Devil May Cry 4 Review
There are some game franchises that have managed to earn a reputation that puts them into a class by themselves. Each new release in the franchise generates so much attention and hype that by the time it is released gamers already know a lot about the game. Some of the franchises like this that come to mind include Halo, Super Mario, and, yes, Devil May Cry. Now Devil May Cry 4 has arrived and it is arguably the most anticipated game of the series yet as this iteration marks its debut on next-gen systems. Given that most of you are probably already pretty familiar with the game, I'm going to take a slightly different approach to this review. Rather than cover the game basics, background, and other touchstones of videogame reviews, I'm going to concentrate on what's fun about the game and what's disappointing. Hopefully when you get to the end of this review, you'll be able to see beyond the hype and have an idea of whether or not you'd have fun playing the game.
The first thing you'll find out about the game when you start to play is that you're not taking on the role of the series' star demon-slayer Dante. Instead, you play as Nero, a champion for a fighting religious order dedicated to the slaying of demons. I have to admit I was confused at first, because Nero is just about the spitting image of Dante, white locks and all. By the time the real Dante showed up to strike down the order's beloved leader my confusion grew, especially since I was doing my best as Nero to slay the Devil May Cry series' poster boy. Fear not, all will become clearer as you make your way through the game and you'll have opportunity to get Dante's sword wet with demon blood as well. The reward for your patience is the chance to put Nero's combat skills to the test, and he's quite the demon-slayer in his own right.

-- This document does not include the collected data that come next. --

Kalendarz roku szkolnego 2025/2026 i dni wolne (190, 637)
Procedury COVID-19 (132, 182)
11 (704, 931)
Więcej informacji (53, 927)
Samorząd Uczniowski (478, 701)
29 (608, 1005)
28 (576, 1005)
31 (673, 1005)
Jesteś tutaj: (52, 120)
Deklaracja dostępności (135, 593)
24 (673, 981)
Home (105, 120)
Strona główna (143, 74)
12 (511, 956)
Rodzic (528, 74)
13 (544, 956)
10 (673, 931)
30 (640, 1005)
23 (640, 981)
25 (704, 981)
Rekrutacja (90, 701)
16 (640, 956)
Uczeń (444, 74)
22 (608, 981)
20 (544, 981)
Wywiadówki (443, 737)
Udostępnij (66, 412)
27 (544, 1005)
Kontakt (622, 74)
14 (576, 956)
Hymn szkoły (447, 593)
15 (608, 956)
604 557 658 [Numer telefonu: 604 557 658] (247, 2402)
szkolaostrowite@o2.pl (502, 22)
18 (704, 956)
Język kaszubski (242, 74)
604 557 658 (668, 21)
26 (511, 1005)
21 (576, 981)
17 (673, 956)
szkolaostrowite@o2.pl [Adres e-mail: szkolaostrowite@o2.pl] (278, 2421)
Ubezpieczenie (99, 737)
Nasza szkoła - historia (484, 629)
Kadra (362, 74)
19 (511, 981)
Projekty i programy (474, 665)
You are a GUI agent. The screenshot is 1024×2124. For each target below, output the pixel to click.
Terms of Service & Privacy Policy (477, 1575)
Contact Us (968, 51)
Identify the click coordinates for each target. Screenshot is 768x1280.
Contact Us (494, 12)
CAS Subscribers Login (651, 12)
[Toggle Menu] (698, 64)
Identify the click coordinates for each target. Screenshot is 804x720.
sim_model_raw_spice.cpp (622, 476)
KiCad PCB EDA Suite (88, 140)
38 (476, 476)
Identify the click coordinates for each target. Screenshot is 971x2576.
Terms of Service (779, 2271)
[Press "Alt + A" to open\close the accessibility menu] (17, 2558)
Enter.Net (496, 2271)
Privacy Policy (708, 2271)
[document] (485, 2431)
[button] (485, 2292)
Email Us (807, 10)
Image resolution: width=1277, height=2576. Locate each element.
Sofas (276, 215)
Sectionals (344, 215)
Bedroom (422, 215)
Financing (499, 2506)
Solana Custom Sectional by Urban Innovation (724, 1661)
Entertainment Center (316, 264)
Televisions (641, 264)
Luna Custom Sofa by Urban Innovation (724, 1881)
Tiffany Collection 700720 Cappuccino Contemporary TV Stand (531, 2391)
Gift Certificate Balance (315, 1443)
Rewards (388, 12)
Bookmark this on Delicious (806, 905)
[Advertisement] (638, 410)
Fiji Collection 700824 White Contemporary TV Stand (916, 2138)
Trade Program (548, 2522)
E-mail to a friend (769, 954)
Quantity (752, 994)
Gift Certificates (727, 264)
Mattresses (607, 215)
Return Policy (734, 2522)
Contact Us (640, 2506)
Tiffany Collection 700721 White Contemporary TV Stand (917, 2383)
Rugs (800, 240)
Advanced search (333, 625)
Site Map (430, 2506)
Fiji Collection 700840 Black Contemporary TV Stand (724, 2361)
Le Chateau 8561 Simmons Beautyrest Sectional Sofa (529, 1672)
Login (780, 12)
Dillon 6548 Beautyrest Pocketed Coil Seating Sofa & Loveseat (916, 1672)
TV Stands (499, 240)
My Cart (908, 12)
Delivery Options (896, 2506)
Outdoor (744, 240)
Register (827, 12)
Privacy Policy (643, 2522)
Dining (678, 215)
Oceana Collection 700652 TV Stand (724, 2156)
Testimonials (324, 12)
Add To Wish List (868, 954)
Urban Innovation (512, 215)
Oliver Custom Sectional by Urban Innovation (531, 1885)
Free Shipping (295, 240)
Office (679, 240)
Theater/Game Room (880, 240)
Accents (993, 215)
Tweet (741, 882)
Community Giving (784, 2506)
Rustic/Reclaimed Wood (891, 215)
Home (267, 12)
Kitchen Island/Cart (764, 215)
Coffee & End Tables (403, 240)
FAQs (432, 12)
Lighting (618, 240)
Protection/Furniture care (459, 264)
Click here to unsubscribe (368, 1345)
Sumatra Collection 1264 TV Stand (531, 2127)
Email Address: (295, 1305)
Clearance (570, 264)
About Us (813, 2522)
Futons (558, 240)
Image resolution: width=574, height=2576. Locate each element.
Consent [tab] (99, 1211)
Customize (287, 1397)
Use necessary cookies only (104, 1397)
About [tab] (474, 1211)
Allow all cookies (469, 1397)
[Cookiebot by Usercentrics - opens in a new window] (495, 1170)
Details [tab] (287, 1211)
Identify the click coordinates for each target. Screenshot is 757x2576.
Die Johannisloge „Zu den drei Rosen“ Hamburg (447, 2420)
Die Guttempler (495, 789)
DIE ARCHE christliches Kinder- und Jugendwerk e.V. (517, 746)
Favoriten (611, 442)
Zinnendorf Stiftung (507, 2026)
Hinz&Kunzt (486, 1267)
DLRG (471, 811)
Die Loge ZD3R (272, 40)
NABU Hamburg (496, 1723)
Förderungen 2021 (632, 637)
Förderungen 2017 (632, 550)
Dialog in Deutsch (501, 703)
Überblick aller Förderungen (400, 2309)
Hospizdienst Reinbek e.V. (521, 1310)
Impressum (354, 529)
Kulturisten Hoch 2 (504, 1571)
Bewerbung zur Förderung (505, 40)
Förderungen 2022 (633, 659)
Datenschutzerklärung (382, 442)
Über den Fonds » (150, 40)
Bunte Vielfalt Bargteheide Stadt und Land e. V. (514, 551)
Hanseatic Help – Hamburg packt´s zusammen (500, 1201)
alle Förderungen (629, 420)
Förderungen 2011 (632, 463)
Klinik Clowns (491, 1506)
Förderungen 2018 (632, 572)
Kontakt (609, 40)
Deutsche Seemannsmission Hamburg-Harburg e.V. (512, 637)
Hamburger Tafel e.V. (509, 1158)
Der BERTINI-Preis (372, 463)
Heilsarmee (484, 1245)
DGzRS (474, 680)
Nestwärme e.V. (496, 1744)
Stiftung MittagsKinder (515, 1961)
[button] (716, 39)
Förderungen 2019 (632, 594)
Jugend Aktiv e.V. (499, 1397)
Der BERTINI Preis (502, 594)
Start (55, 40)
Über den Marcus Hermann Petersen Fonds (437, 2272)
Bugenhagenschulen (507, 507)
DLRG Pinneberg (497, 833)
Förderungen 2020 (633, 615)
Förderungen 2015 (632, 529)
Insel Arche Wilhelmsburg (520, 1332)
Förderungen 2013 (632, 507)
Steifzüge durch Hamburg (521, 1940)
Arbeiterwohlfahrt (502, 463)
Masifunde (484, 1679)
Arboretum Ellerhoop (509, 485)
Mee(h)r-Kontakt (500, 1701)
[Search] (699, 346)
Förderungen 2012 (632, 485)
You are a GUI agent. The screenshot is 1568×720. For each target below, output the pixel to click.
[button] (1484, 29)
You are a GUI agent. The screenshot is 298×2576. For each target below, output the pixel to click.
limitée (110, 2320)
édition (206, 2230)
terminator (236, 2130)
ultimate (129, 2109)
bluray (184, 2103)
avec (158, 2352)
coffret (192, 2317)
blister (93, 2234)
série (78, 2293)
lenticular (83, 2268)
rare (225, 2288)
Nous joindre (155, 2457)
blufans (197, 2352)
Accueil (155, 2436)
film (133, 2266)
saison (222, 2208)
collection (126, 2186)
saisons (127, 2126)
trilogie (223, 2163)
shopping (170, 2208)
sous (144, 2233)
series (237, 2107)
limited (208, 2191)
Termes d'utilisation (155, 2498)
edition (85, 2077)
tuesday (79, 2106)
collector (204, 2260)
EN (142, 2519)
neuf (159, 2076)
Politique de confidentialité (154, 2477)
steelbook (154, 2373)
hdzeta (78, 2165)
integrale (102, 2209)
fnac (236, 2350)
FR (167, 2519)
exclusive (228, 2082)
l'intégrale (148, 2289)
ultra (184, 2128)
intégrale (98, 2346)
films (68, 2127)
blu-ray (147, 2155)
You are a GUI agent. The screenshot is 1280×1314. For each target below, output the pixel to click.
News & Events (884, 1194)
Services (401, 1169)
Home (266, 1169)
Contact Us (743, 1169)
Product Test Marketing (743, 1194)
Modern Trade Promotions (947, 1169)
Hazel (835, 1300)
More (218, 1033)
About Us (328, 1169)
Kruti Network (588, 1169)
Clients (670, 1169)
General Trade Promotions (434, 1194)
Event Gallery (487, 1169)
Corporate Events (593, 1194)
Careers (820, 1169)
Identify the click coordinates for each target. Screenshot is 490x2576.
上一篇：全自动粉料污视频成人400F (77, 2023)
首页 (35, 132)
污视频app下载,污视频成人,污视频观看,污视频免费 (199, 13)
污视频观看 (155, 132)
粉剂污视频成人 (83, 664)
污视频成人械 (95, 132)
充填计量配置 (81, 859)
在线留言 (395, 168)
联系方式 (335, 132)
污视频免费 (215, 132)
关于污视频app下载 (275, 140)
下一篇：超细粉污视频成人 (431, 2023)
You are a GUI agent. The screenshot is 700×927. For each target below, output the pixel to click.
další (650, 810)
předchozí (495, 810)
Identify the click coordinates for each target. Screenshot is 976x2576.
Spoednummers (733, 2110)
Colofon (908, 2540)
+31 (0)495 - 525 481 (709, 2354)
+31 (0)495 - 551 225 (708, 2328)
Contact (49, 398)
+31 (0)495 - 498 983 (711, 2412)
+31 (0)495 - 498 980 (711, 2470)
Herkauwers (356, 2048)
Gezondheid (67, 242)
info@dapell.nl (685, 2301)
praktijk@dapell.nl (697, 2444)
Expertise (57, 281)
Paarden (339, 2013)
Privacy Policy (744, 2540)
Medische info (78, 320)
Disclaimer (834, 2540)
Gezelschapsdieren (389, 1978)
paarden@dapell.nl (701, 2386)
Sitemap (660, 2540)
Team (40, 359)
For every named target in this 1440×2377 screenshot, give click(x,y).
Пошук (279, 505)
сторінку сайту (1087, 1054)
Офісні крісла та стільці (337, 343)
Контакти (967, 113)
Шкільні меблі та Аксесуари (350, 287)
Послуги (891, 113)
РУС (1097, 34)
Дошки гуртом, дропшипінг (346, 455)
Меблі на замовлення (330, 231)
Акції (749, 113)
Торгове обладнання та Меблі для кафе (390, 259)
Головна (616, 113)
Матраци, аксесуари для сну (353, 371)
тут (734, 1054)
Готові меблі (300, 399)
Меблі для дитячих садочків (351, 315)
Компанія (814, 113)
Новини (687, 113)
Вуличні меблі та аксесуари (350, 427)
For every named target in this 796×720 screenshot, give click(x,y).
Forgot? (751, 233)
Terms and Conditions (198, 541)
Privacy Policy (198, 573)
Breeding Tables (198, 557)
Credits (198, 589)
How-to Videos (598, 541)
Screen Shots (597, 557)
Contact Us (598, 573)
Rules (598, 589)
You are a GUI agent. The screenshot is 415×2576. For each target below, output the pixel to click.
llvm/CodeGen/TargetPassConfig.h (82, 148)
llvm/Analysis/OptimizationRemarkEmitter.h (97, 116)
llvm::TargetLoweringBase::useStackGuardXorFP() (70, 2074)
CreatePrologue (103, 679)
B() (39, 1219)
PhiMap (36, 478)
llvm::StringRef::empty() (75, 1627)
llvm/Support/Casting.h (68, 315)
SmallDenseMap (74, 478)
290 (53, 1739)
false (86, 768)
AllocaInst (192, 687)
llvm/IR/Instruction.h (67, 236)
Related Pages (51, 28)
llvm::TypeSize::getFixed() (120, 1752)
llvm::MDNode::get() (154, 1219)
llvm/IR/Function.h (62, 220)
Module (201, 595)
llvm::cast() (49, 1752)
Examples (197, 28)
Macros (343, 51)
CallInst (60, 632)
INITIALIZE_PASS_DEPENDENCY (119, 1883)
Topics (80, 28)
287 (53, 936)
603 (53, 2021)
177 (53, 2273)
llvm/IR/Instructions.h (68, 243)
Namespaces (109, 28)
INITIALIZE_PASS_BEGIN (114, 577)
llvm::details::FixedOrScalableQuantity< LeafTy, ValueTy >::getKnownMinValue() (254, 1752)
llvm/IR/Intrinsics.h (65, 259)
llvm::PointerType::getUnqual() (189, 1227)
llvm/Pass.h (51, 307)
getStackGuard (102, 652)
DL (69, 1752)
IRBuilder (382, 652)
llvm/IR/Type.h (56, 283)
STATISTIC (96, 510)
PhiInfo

Nero likes to carry an enormous sword and wield side arms as much as Danta does, but he has another ace up his sleeve as well, literally. The Devil Bringer is Nero's glowing magical arm that can reach out and grab enemies from a distance and then pound them on the floor and walls. Nero's sword, guns, and arm can all be upgraded by purchasing new attacks and combos with "proud souls", the currency of sorts that you're rewarded with for your performance in the game. The game's combat and combo system work very well, both from visual and control standpoints. The combos make ample use of most of the controller's buttons and sticks, but rather than complicating things it all makes everything feel more intuitive. It won't be long before you instinctively push buttons and pull sticks during fights without the need to pause and think about arbitrary sequences of button presses or just breaking down and switching to a button mashing mindset. The battles are a treat to watch as the extensive combo system gives you a seemingly endless number of ways to vanquish demons and the smooth and fast animations make the attacks look fluid and dynamic.
It's a good thing that Devil May Cry 4 has such a well-implemented combat system, because without it the game would run the risk of quickly growing repetitive. Even with all of the great ways there are to slay demons, there are a lot of demons to slay and you'll become intimately familiar with some of the forms these demonic beasties take. It's repetitive enough that if you don't really enjoy the over-the-top brawling in the game then you're not really going to like this game at all.